Big Slide

After having perfect hiking days for Mount Colden and Dial Mountain, our new intrepid hikers wanted to add one more High Peak before closing their trip. Both Colden and Dial are atypical starting peaks for aspiring 46ers, involving more elevation gain and miles than the most common summits, so we decided for the shorter, simpler Big Slide.

We originally slated Big Slide for the prior day, but decided to opt out after not finding parking at the Garden trailhead. Today would give us the same packed lot, so this time I opted to drop off the crew and take the shuttle from Marcy Field. (More on this later.)

The initial ascent from the Garden is uphill through forest, some rocks but mostly soft. The trail quickly approaches the First Brother, with some steep rock slabs and dramatic open ledge vistas. Here we regrouped and enjoyed the views and massive amounts of blueberries for the next quarter mile through the Second Brother.

Picking Peaks on the First Brother
On the way to Big Slide, photo credit L. Richards

The trail turned back into the woods and up again towards the Third Brother, which isn’t as prominent or noticeable as the first two, dipping down and back up to the junction with the trail to the summit.

The last 0.3 miles are steep slab climbing, aided by some fortuitous but eroding ladders. Just before the summit is a tiny lookout over a sheer vertigo-inducing ledge hovering seemingly vertically above the valley floor 1,000 feet below. The summit is a small rocky outcropping slightly more comforting.

Our new aspiring 46ers enjoyed their third High Peak in three days, ultimately logging 30 miles and almost 10,000 vertical feet of climbing in the process. Each day was simply perfect for hiking, cool with a mix of sun and clouds.

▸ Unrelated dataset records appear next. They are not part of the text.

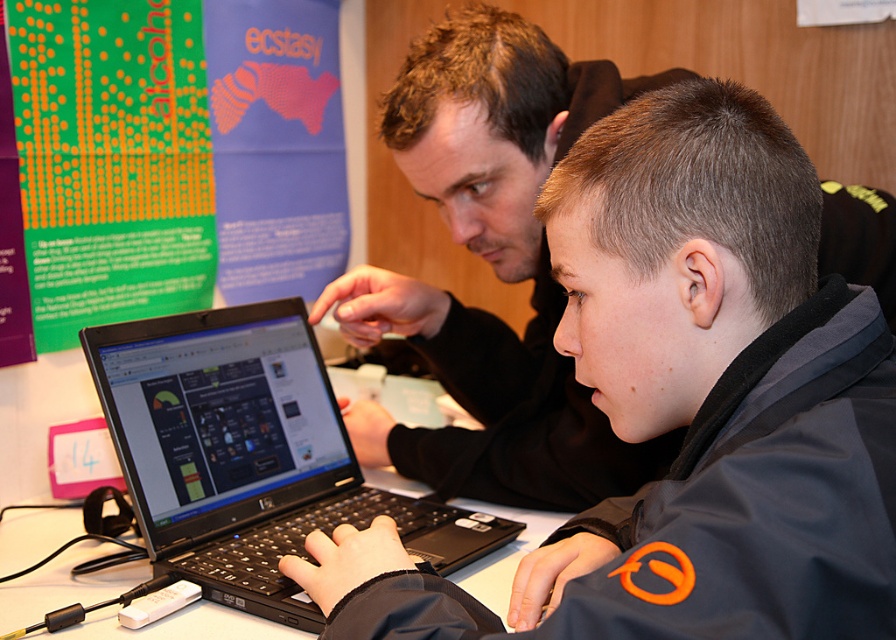 You are the person on the right in the image. You want to place your hand on the green paper at upper left. Can you reach it without moving your body?

The green paper at upper left is located at coordinates (174,154), so you can reach it without moving your body.

You are a delivery person who needs to place two laptops on a shelf. The shelf has a height limit of 10 cm. You have the black matte laptop at left and the black plastic laptop at center. Which laptop can you safely place on the shelf without exceeding the height limit?

The black plastic laptop at center can be safely placed on the shelf without exceeding the height limit because it is shorter than the black matte laptop at left, which is taller than the 10 cm limit. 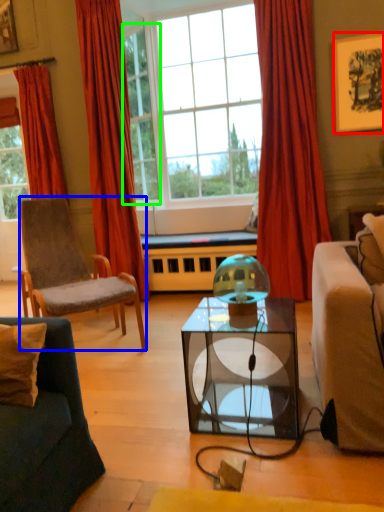 Question: Estimate the real-world distances between objects in this image. Which object is closer to picture frame (highlighted by a red box), chair (highlighted by a blue box) or window (highlighted by a green box)?

Choices:
 (A) chair
 (B) window

Answer: (B) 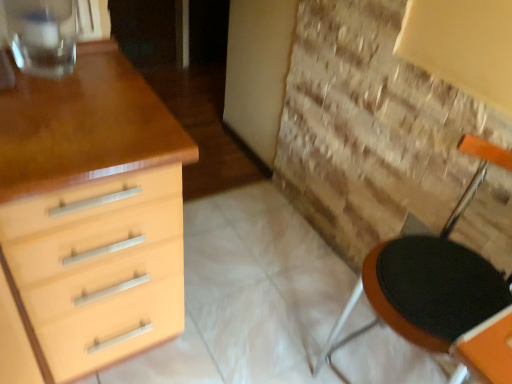 Where is `vacant space to the right of matte wood chest of drawers at left`? vacant space to the right of matte wood chest of drawers at left is located at coordinates (238, 323). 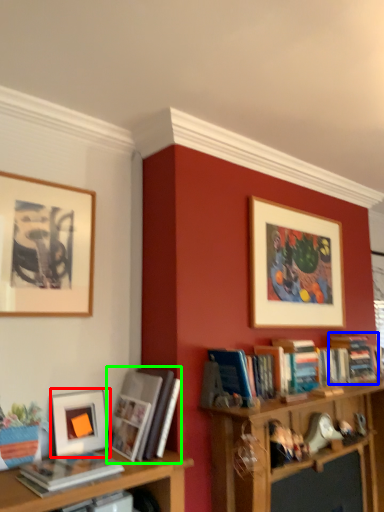 Question: Which object is positioned farthest from picture frame (highlighted by a red box)? Select from book (highlighted by a blue box) and book (highlighted by a green box).

Choices:
 (A) book
 (B) book

Answer: (A) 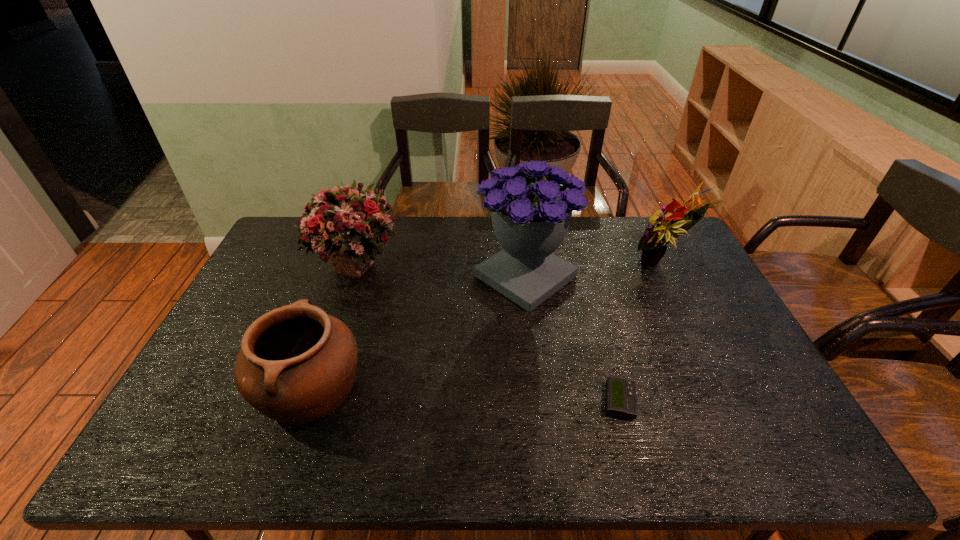 Where is `blank region between the beeper and the pottery`? The height and width of the screenshot is (540, 960). blank region between the beeper and the pottery is located at coordinates (465, 395).

This screenshot has width=960, height=540. I want to click on vacant region between the tallest bouquet and the beeper, so click(x=572, y=339).

The height and width of the screenshot is (540, 960). I want to click on unoccupied area between the tallest object and the rightmost object, so click(593, 271).

Find the location of `free spot between the second shortest object and the beeper`. free spot between the second shortest object and the beeper is located at coordinates (465, 395).

The height and width of the screenshot is (540, 960). What are the coordinates of `vacant point located between the second bouquet from left to right and the leftmost bouquet` in the screenshot? It's located at (441, 270).

This screenshot has width=960, height=540. Identify the location of vacant area that lies between the fourth tallest object and the rightmost object. (486, 327).

Locate an element on the screen. vacant region between the pottery and the rightmost object is located at coordinates (486, 327).

You are a GUI agent. You are given a task and a screenshot of the screen. Output one action in this format:
    pyautogui.click(x=<x>, y=<y>)
    Task: Click on the free space between the leftmost bouquet and the shortest object
    This screenshot has height=540, width=960.
    Given the screenshot: What is the action you would take?
    pyautogui.click(x=488, y=333)

Identify which object is the fourth closest to the pottery. Please provide its 2D coordinates. Your answer should be formatted as a tuple, i.e. [(x, y)], where the tuple contains the x and y coordinates of a point satisfying the conditions above.

[(653, 243)]

Identify which object is the second nearest to the leftmost bouquet. Please provide its 2D coordinates. Your answer should be formatted as a tuple, i.e. [(x, y)], where the tuple contains the x and y coordinates of a point satisfying the conditions above.

[(530, 216)] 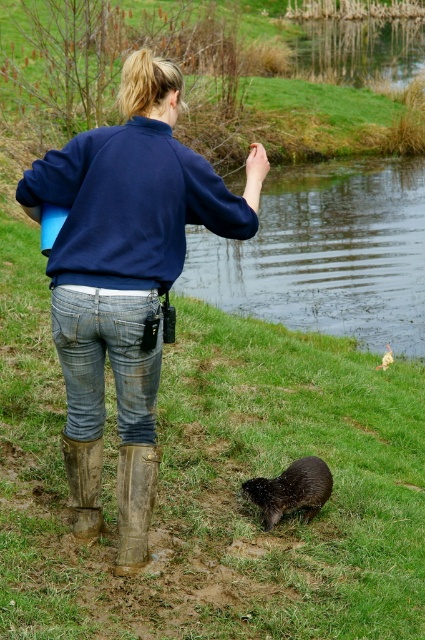 Based on the photo, you are the person in the image. You want to step forward to get closer to the otter. Which object, the green grass at lower center or the muddy rubber boot at lower left, is in front of you and would you step on first?

The green grass at lower center is in front of the muddy rubber boot at lower left. Since you are the person in the image, your muddy rubber boot at lower left is behind the green grass at lower center, so you would step on the green grass at lower center first to move forward toward the otter.

You are standing at the point marked as point (67,173). You want to throw a small pebble to the person in the image. Can you reach them from your current position?

The distance between point (67,173) and the viewer is 3.79 meters. Since the person is within that distance, you can likely reach them by throwing the pebble from your current position.

You are a wildlife photographer trying to capture a closeup of the shiny brown otter at lower center without disturbing it. You are currently standing on the muddy ground and wearing the muddy rubber boot at lower left. If you take a step forward, will the otter still be in frame? Explain your reasoning based on their sizes.

The shiny brown otter at lower center is larger in size than the muddy rubber boot at lower left. Since the otter is bigger, stepping forward might bring it more into focus but could also startle it. However, the size difference alone doesn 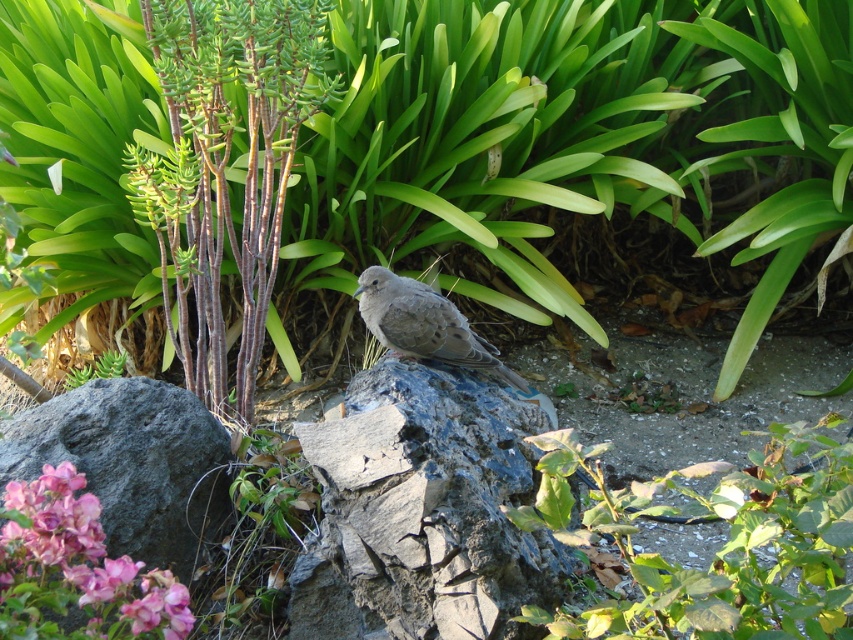 From the picture: You are standing in the outdoor area and want to observe the green leafy plant at center without moving your feet. Can you see the entire plant from your current position?

The green leafy plant at center is 4.76 feet away from the viewer, so yes, you can see the entire plant from your current position since it is within a reasonable viewing distance.

You are standing at the point marked as point (720,548). What do you see directly in front of you?

At point (720,548) lies green leafy plant at center.

You are a photographer trying to capture a closeup shot of the brown feathered bird at center. You want to ensure the gray rough rock at center is fully visible in the background. Based on their sizes, is this possible?

The gray rough rock at center might be wider than brown feathered bird at center, so it is possible to have the bird in focus while the rock remains fully visible in the background as the rock is wider and can occupy more of the background space. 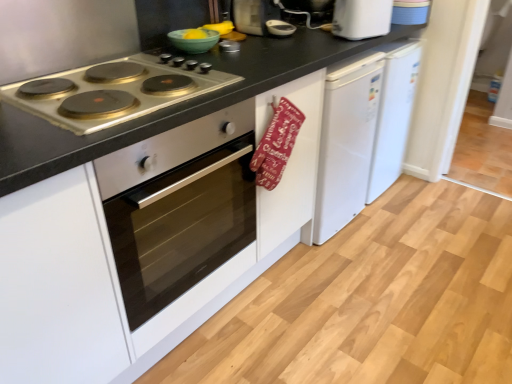 Question: Is white plastic toaster at upper right inside or outside of green matte bowl at upper center?

Choices:
 (A) outside
 (B) inside

Answer: (A)

Question: Looking at their shapes, would you say white plastic toaster at upper right is wider or thinner than green matte bowl at upper center?

Choices:
 (A) wide
 (B) thin

Answer: (B)

Question: Which object is positioned farthest from the satin silver oven at left?

Choices:
 (A) red fabric oven mitt at center
 (B) white plastic toaster at upper right
 (C) green matte bowl at upper center
 (D) metallic silver cooktop at left

Answer: (B)

Question: Considering the real-world distances, which object is farthest from the satin silver oven at left?

Choices:
 (A) red fabric oven mitt at center
 (B) metallic silver cooktop at left
 (C) white plastic toaster at upper right
 (D) green matte bowl at upper center

Answer: (C) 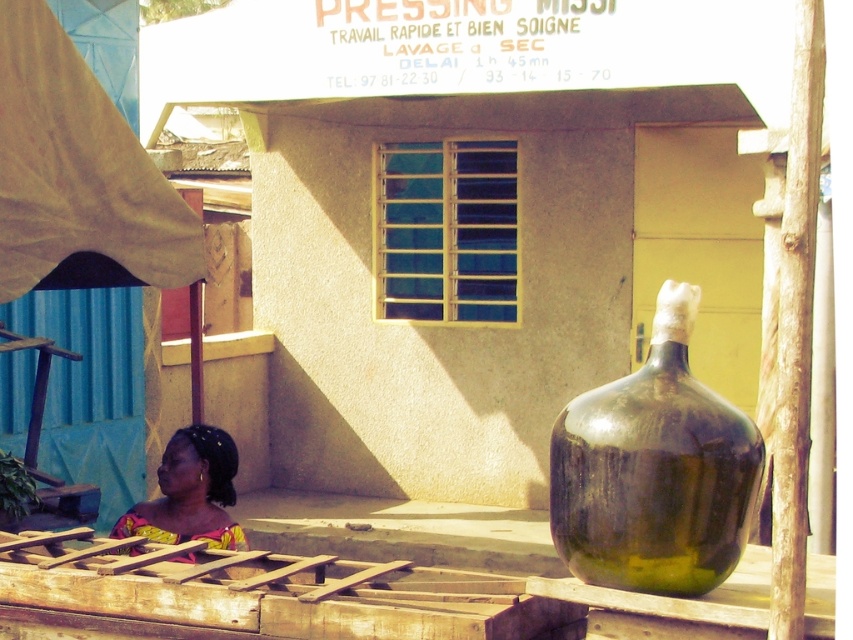 You are a delivery person with a box that is 3 meters long. You need to place the box between the green glass vase at center and the yellow printed fabric at lower left. Is there enough space to fit the box between them?

The distance between the green glass vase at center and the yellow printed fabric at lower left is 2.95 meters. Since the box is 3 meters long, it is slightly too long to fit in the available space.

You are a customer looking to place an order at the laundry shop. You have a large yellow printed fabric at lower left that needs pressing. Can the green glass vase at center on the counter fit your fabric? Please explain based on their sizes.

The green glass vase at center is wider than the yellow printed fabric at lower left. Since the vase is wider, it should be able to accommodate the fabric.

You are standing in front of the building and notice the green glass vase at center and the yellow printed fabric at lower left. Which object is nearer to you?

The green glass vase at center is closer to the viewer than the yellow printed fabric at lower left. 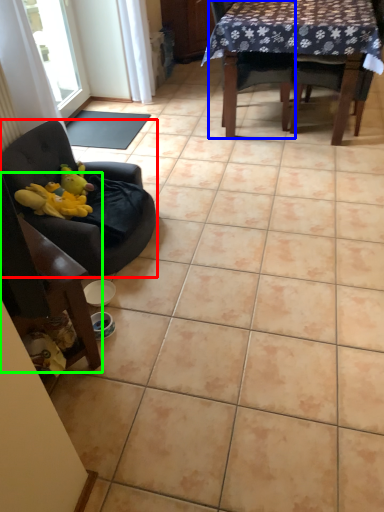 Question: Which object is the farthest from chair (highlighted by a red box)? Choose among these: chair (highlighted by a blue box) or chair (highlighted by a green box).

Choices:
 (A) chair
 (B) chair

Answer: (A) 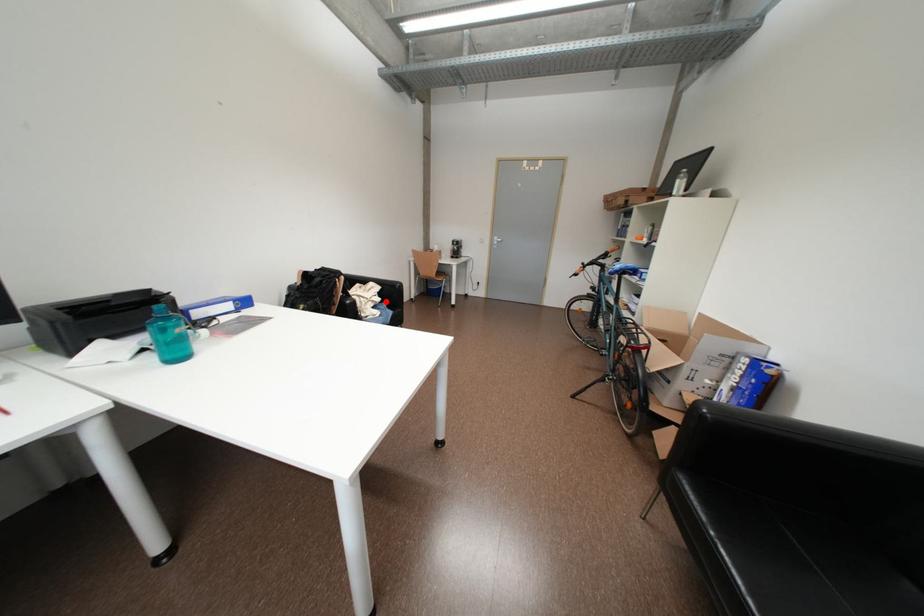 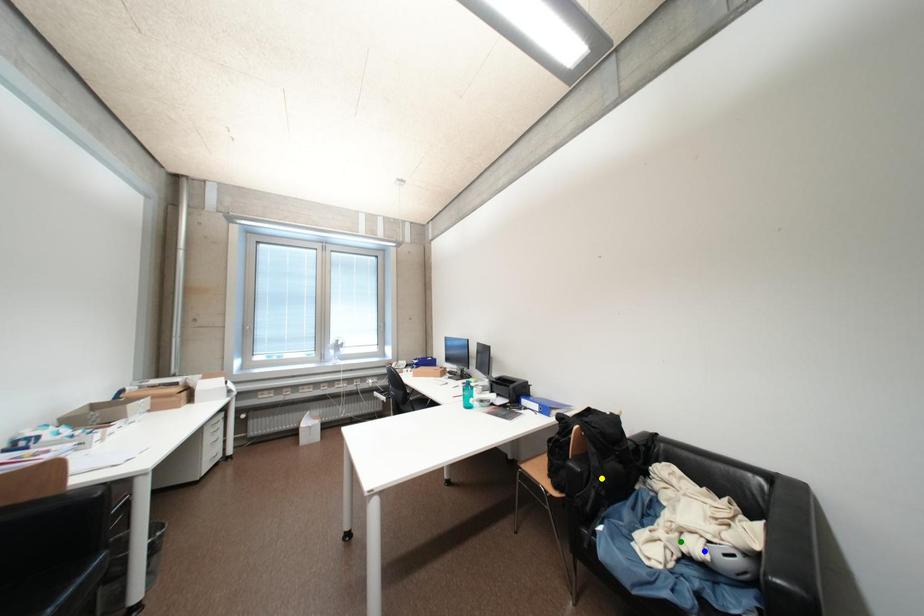 Question: I am providing you with two images of the same scene from different viewpoints. A red point is marked on the first image. You are given multiple points on the second image. Which point in image 2 represents the same 3d spot as the red point in image 1?

Choices:
 (A) green point
 (B) blue point
 (C) yellow point

Answer: (B)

Mossy Stream on the way to Big Slide
Moss-covered rock after the Third Brother to Big Slide, photo credit K. Richards

We made the descent through the blueberries and occasional raspberries without note. At the Second Brother I ran ahead to ferry the car because of the seemingly upside-down pricing where it would have cost us $20 to use the shuttle ($5 per person one-way or round trip) because we couldn’t find a $7 parking space. Instead we used the $15 to devour delicious pulled pork sandwiches at the ADK Cafe, and spent the rest of the day playing games, relaxing, circling mountains on our map, and talking about next year.